Trapattoni doesn't like his backroom staff to touch alcohol the evening before the game, so the night before a run-out against a local team, some of his staff ordered a pot of tea in a local bar. Everybody knows what Trap wants. Tonight we will discover if Ireland know how to get it.
This has, as he will remind you, been his life. "There is the result," as he puts it. Everything is devoted to that goal.
He has failures too. Ireland don't need to get out of the group to be a success but they will need to discover a heroism that wasn't present too often in the group, except in the outlandish performance in Moscow.
Trap may have done this. Perhaps he has taken away the mood swings of Irish football, the manic highs and the crushing lows which have usually been experienced through the medium of drawn games. Yet a draw is the most likely result in Poznan tonight even if Ireland can beat this Croatia side.
Trapattoni will be determined not to lose, although he is aware, more than most, that "football is unpredictable".
He has a desire to eliminate chance which is exceptional even among managers who, if they are to be any good, must desire to control everything, no matter how helpless that desire can often be.
In these times, Trapattoni turns to those he trusts. When he showed up at the Newstalk apartment in Sopot last week, he was accompanied by Tardelli, Fausto Rossi the fitness coach and Gerry Gerosa, his most trusted scout. The three squeezed onto a sofa while Manuela Spinelli and Trapattoni conducted the interview.
Gerosa had spent the previous week watching Ireland's opponents before travelling to Budapest to meet up with the squad. He was able to offer some solace to Trapattoni last week. The manager was initially angered by the Irish team's performance against Hungary. Gerosa would have been able to point out that Croatia, Spain and Italy had all stuttered to different degrees in their final game.
Ireland could not afford to play without intensity which was their problem in Budapest. Although the sight of technically superior teams passing the ball around an Irish midfield was a very familiar one.
The intensity will be present in Poznan tonight. Ireland concede territory and possession no matter who they play but there is a sense that there is nothing to fear in the Croatia team. Luka Modric will dictate play and Nikica Jelavic will cause anxiety because of his goals in England, but the player the Irish management fear is Eduardo, who is not expected to start.
Ireland's approach, the concession of territory and possession, will do little to assuage the fears of the nation.
This is Trap's way and it enthuses him. "We are lucky. When we finish this life, we can't all be coaches or managers. I'm honoured to teach these players."
There is no false humility. He knows what he has achieved. His secret is he believes he can achieve it again.
He doesn't take holidays. At the start of the season he was asked if he had taken a summer break. He replied that his wife had taken him to the beach for a couple of days but by the afternoon he had returned to his room to watch DVDs.
Those who criticise him, with some justification, for not attending games might think he is not serious about the job. But he is not a cynic. Not travelling every week to England may be one of the rare instances in which he acknowledges his age and decides to manage his own energy resources.

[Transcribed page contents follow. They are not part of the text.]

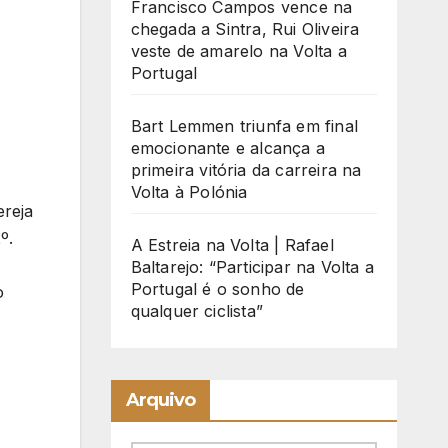
Francisco Campos vence na
chegada a Sintra, Rui Oliveira
veste de amarelo na Volta a
Portugal
Bart Lemmen triunfa em final
emocionante e alcança a
primeira vitória da carreira na
Volta à Polónia
ereja
º.
A Estreia na Volta | Rafael
Baltarejo: “Participar na Volta a
Portugal é o sonho de
o
qualquer ciclista”
Arquivo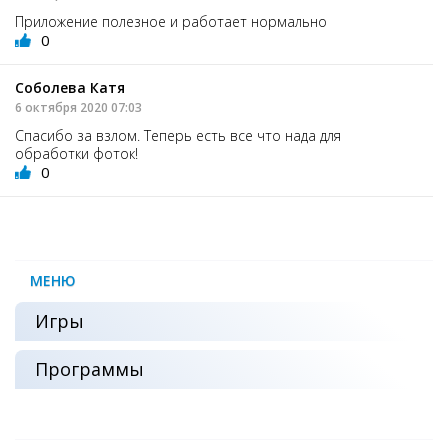
Приложение полезное и работает нормально
0
Соболева Катя
6 октября 2020 07:03
Спасибо за взлом. Теперь есть все что нада для
обработки фоток!
0
МЕНЮ
Игры
Программы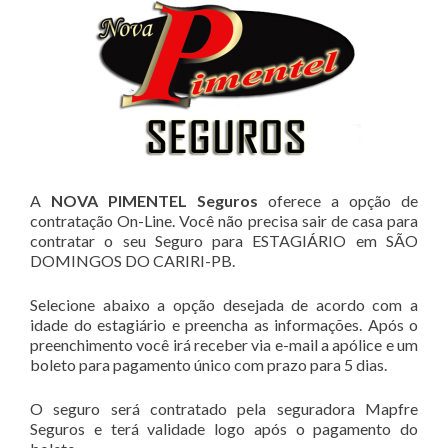
A
NOVA PIMENTEL Seguros
oferece a opção de
contratação On-Line. Você não precisa sair de casa para
contratar o seu Seguro para ESTAGIÁRIO em SÃO
DOMINGOS DO CARIRI-PB.
Selecione abaixo a opção desejada de acordo com a
idade do estagiário e preencha as informações. Após o
preenchimento você irá receber via e-mail a apólice e um
boleto para pagamento único com prazo para 5 dias.
O seguro será contratado pela seguradora Mapfre
Seguros e terá validade logo após o pagamento do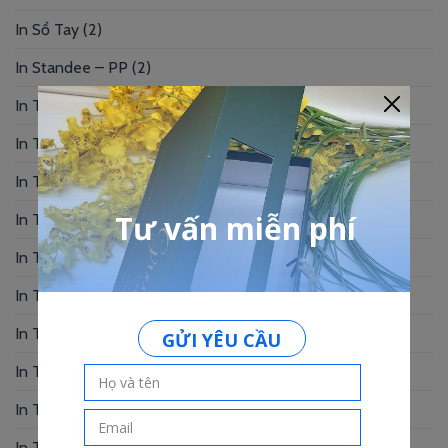
In Sổ Tay
(2)
In Standee – PP
(2)
In Tag Treo
(7)
In Thẻ Bài
(2)
In Thẻ Nhân Viên
(3)
In Thẻ Nhựa
(34)
In Thiệp Chúc Mừng
(6)
In Thiệp Cưới
(33)
In Thiệp Mời
(6)
In Tờ Rơi
(1)
In Tranh
(3)
In Truyện Tranh
(4)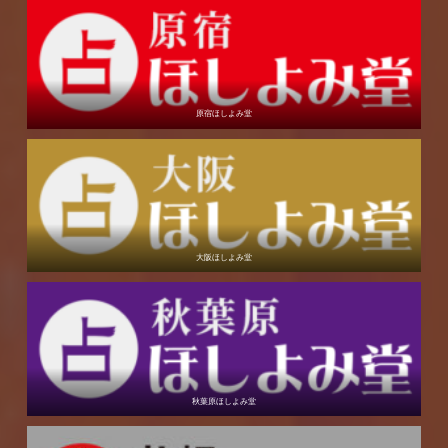
原宿ほしよみ堂
大阪ほしよみ堂
秋葉原ほしよみ堂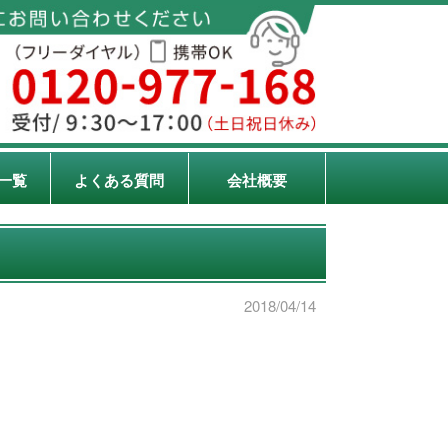
一覧
よくある質問
会社概要
2018/04/14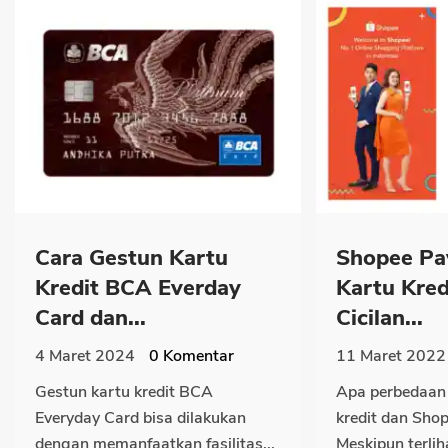
Cara Gestun Kartu
Shopee Pa
Kredit BCA Everday
Kartu Kred
Card dan...
Cicilan...
4 Maret 2024
0
Komentar
11 Maret 2022
Gestun kartu kredit BCA
Apa perbedaan 
Everyday Card bisa dilakukan
kredit dan Sho
dengan memanfaatkan fasilitas...
Meskipun terli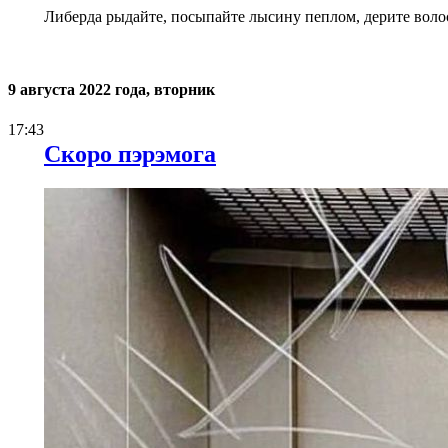
Либерда рыдайте, посыпайте лысину пеплом, дерите воло
9 августа 2022 года, вторник
17:43
Скоро пэрэмога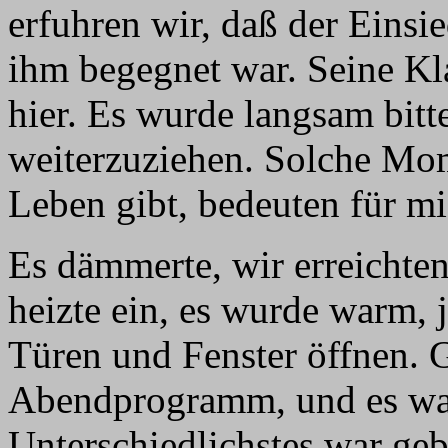
erfuhren wir, daß der Einsi
ihm begegnet war. Seine Klau
hier. Es wurde langsam bitte
weiterzuziehen. Solche Mom
Leben gibt, bedeuten für mi
Es dämmerte, wir erreichte
heizte ein, es wurde warm, 
Türen und Fenster öffnen. 
Abendprogramm, und es war
Unterschiedlichstes war geb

But he never displays weariness. "Why would I get tired? Is that a joke? This is fun. Where is the work that pays this money for one or two hours a day? Never."
So he goes on. In Poznan tonight, he will be welcomed by the great and the good of European football. They know what he has achieved throughout his career but they may doubt he can do it again with a team full of players they haven't heard of.
"I don't speak English very well," he said last year, "sometimes I'm not even good at Italian. But I understand football."
Trap knows football. Tonight Ireland finds out if that's enough.